** Record extracts follows **

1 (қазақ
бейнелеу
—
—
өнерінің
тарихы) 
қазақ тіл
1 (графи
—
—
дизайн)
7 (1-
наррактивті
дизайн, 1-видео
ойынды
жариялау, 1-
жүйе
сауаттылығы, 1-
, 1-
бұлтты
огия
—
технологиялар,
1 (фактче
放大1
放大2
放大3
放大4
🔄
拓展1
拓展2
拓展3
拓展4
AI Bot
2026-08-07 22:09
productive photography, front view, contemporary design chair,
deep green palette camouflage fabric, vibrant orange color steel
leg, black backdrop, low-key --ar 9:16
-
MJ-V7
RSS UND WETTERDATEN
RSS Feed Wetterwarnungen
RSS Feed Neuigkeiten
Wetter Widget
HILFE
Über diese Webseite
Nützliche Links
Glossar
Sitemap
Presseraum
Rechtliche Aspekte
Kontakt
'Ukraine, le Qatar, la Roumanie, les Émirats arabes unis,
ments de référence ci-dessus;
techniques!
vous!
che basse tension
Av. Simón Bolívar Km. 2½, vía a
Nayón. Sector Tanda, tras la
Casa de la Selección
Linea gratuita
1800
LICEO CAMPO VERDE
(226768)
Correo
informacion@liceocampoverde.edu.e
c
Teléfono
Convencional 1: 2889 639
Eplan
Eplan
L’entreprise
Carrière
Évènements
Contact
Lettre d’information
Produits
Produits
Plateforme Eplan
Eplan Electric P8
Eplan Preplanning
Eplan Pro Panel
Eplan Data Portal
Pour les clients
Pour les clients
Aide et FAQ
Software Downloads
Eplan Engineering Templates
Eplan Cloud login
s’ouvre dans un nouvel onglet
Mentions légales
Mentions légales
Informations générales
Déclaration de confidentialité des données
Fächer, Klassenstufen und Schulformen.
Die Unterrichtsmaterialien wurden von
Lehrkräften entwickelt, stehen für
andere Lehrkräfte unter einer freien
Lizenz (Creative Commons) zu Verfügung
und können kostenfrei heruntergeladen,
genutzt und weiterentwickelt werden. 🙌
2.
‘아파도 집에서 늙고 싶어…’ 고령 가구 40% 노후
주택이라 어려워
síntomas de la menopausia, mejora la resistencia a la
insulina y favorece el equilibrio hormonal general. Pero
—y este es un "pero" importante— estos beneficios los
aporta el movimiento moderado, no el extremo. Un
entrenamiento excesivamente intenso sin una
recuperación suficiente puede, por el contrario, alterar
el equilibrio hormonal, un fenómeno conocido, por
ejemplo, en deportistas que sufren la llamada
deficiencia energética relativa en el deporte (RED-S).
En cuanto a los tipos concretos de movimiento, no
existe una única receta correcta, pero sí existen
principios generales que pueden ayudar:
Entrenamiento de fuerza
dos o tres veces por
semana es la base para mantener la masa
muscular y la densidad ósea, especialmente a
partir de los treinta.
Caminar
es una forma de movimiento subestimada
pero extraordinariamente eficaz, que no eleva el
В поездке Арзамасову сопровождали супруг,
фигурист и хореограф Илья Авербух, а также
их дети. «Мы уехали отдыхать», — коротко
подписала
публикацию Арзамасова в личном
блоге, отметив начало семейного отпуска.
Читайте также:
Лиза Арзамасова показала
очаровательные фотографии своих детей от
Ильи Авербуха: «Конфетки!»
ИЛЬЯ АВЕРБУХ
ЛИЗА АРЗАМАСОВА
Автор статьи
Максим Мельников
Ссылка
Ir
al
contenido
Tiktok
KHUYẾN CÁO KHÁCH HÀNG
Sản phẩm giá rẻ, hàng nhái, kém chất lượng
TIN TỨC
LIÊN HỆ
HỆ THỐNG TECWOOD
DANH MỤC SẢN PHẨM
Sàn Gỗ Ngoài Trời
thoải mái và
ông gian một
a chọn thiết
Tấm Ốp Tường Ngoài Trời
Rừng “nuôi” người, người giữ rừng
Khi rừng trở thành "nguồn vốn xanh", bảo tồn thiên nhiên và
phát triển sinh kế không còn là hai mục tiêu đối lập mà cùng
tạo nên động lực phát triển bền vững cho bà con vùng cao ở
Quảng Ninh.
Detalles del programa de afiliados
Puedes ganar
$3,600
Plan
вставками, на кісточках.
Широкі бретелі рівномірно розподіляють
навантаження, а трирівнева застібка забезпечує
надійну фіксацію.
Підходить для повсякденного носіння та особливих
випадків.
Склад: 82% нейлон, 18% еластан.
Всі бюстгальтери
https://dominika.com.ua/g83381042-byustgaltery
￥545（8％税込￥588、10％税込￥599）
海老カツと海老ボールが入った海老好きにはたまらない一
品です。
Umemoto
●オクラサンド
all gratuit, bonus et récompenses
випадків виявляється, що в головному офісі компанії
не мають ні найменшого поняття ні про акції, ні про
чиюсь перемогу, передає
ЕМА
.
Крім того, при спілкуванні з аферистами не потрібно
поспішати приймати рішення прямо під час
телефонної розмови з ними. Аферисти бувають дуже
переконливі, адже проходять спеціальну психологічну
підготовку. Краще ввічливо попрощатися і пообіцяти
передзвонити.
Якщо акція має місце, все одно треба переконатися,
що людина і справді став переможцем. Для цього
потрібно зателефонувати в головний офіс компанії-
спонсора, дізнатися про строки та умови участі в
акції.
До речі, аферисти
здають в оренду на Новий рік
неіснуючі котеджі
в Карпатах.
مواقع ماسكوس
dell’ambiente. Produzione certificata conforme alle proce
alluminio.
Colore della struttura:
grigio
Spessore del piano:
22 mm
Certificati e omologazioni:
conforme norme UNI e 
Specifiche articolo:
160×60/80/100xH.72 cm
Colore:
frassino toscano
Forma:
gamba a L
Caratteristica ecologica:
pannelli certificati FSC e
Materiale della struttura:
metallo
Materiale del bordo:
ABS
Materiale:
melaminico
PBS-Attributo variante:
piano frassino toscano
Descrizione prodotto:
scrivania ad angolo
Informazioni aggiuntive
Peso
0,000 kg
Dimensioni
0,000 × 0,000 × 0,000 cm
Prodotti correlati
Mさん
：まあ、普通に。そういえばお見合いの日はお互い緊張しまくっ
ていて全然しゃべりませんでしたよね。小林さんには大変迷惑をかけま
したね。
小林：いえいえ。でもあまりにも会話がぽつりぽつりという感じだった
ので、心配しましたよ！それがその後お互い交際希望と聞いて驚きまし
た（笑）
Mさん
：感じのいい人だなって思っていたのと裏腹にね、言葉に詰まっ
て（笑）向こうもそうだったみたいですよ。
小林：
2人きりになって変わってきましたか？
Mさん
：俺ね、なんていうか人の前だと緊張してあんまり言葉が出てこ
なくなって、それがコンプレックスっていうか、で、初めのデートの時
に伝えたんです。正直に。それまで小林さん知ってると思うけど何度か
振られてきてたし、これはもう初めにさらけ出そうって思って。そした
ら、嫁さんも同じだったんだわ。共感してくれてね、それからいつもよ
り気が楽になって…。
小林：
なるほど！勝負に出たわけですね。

** End of Record extracts **

* [Work order] Look through the records and copy down every line that holds "triển".

* [Result for this exercise]
phát triển sinh kế không còn là hai mục tiêu đối lập mà cùng
tạo nên động lực phát triển bền vững cho bà con vùng cao ở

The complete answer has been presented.